Robin High
Statistical Programmer and Consultant
robinh@uoregon.edu
In the ideal data collection project, complete data would exist for all variables across all experimental units (also called subjects, cases, or observations). Unfortunately, for a number of reasons it is inevitable that some values won't be collected, will become lost, or will be unusable.
Understanding how statistical programs work with missing data is an important step in dealing with this situation. Establishing mechanisms to track sources of missing data may help you better understand your data and how to present results. It's also helpful to know the various ways to test for and report the presence of missing data with a computer program such as SAS. This article focuses primarily on how SAS works with missing numerical data.

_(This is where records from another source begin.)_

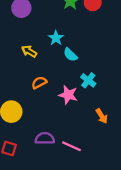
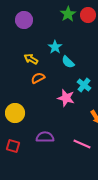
orange semicircle: (39, 83) -> (38, 78), moved
pink line: (72, 146) -> (82, 144), moved

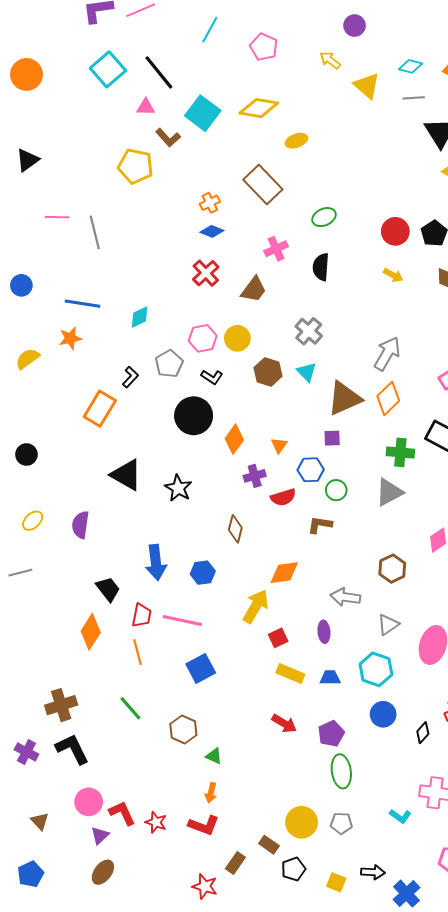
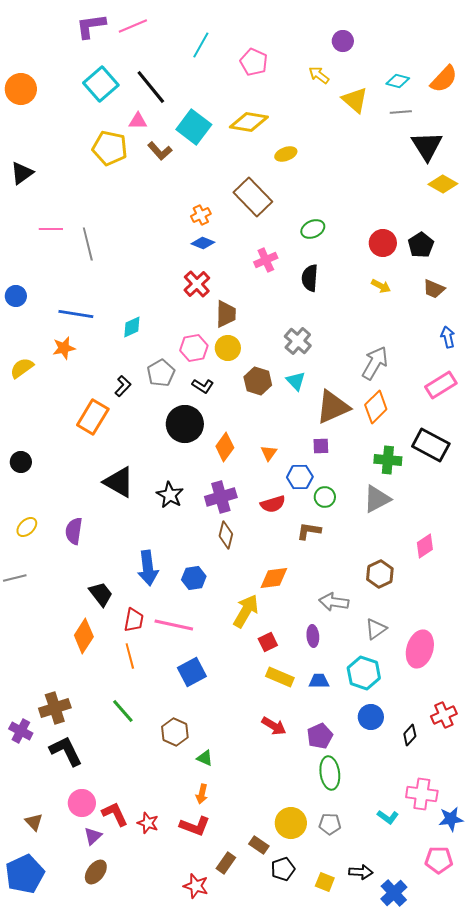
yellow pentagon: (135, 166) -> (110, 148), moved
brown trapezoid: (254, 289) -> (226, 314), moved, turned -36
purple cross: (255, 476) -> (221, 497), moved, size x1.4
purple cross: (26, 752) -> (21, 731), moved
blue pentagon: (31, 874) -> (25, 874), size x1.5

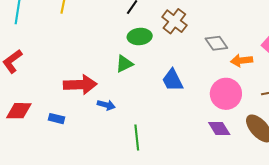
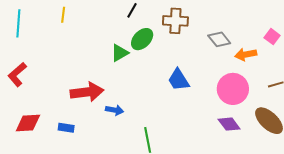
brown cross: (174, 21) -> (175, 21), turned -30
green ellipse: (140, 36) -> (142, 39), turned -35
green triangle: (124, 64) -> (120, 53), moved

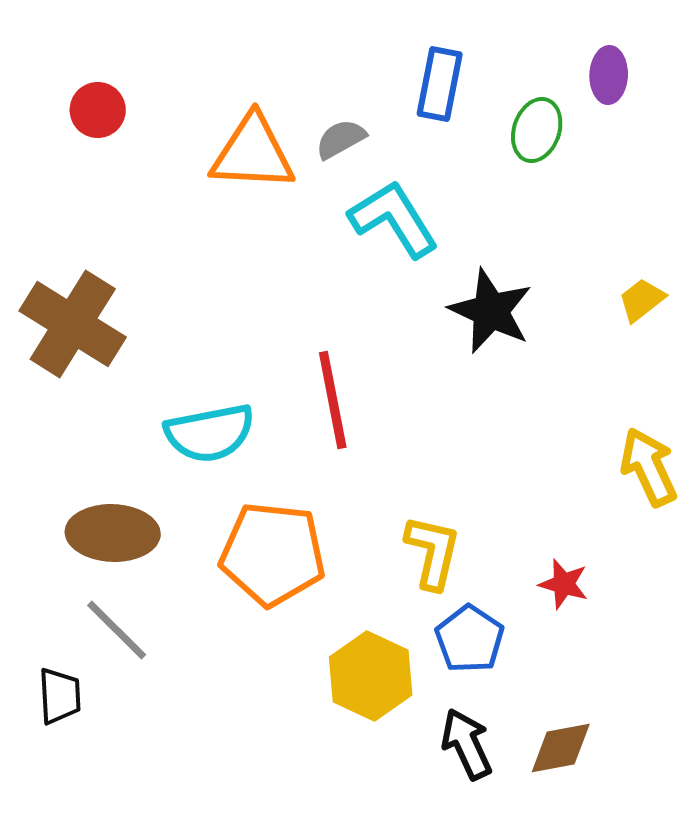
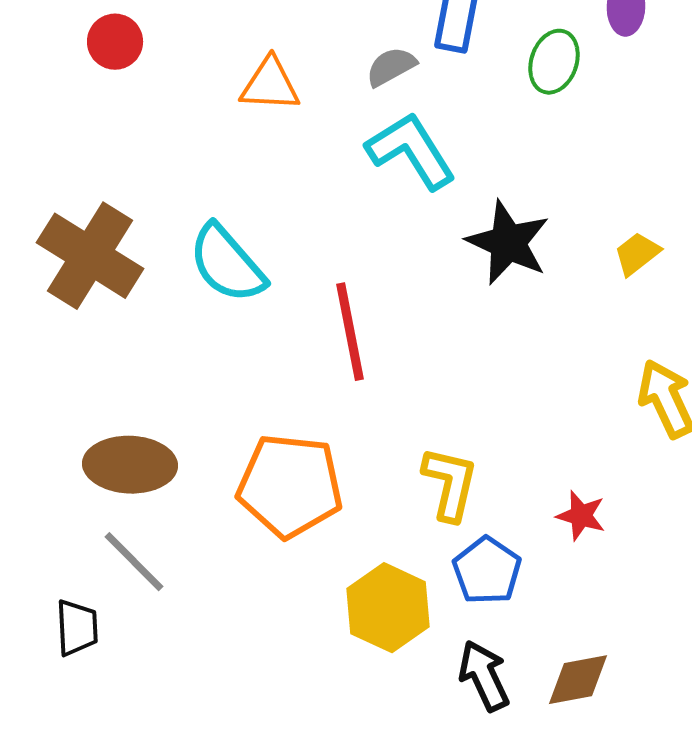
gray semicircle: (341, 139) -> (391, 67), moved
orange triangle: (253, 153) -> (270, 85), size x0.7
yellow trapezoid: (642, 300) -> (637, 254), moved
cyan semicircle: (210, 433) -> (227, 264), moved, turned 60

When dealing with missing data, the first step is to understand the three basic ways in which it typically occurs:
MCAR (data are missing completely at random): A "missing" value does not depend on the variable itself or on the values of other variables in the database.
MAR (data are missing at random): The probability of missing data on any variable is not related to its particular value. The pattern of missing data is traceable or predictable from other variables in the database.
NMAR (not missing at random): Missing data are not random and depend on the values that are missing.
Next, it's important to anticipate how a given statistical program handles missing data: will it be listwise or pairwise?
Listwise or casewise deletion. Many statistical procedures will eliminate an entire observation or case if there are any missing data in the defined variables. This is known as listwise or casewise data deletion and occurs when a record has missing data for one or more identified variables. For example, repeated measures or multivariate analyses with the General Linear Model (GLM) in SAS or SPSS will only use data from subjects where all identified variables in the model are completely recorded. This means available data from a substantial number of experimental units could be omitted from the analysis if missing values in any combination of variables are present.
Pairwise data deletion occurs for some procedures that work with data in "pairs." Correlations and covariances computed with PROC CORR are instances where statistics can be computed with complete data for pairs of items that do not need to account for missing data with other variables. Pairwise data deletion is available in a number of SAS and SPSS statistical procedures. The SAS procedure PROC MIXED also works in this manner; it can analyze linear models without deleting subjects with missing data. However, missing data combinations, especially if they are numerous, can cause computational problems.
Three basic methods are commonly applied to code missing numerical data: the single period ( . ), a blank space, or "impossible" numeric values. A blank space or period are the common choices for missing character data. These choices will work with just about any program to work with missing data read from external files.
Impossible numbers that lie outside the relevant range, such as -99 or -9, often represent missing data. For example, when entering survey data, a negative number works well when the value is always positive, such as a person's age; a positive value such as 9 or 99 works well with responses that have a restricted range (such as a Likert scale from 1 to 5).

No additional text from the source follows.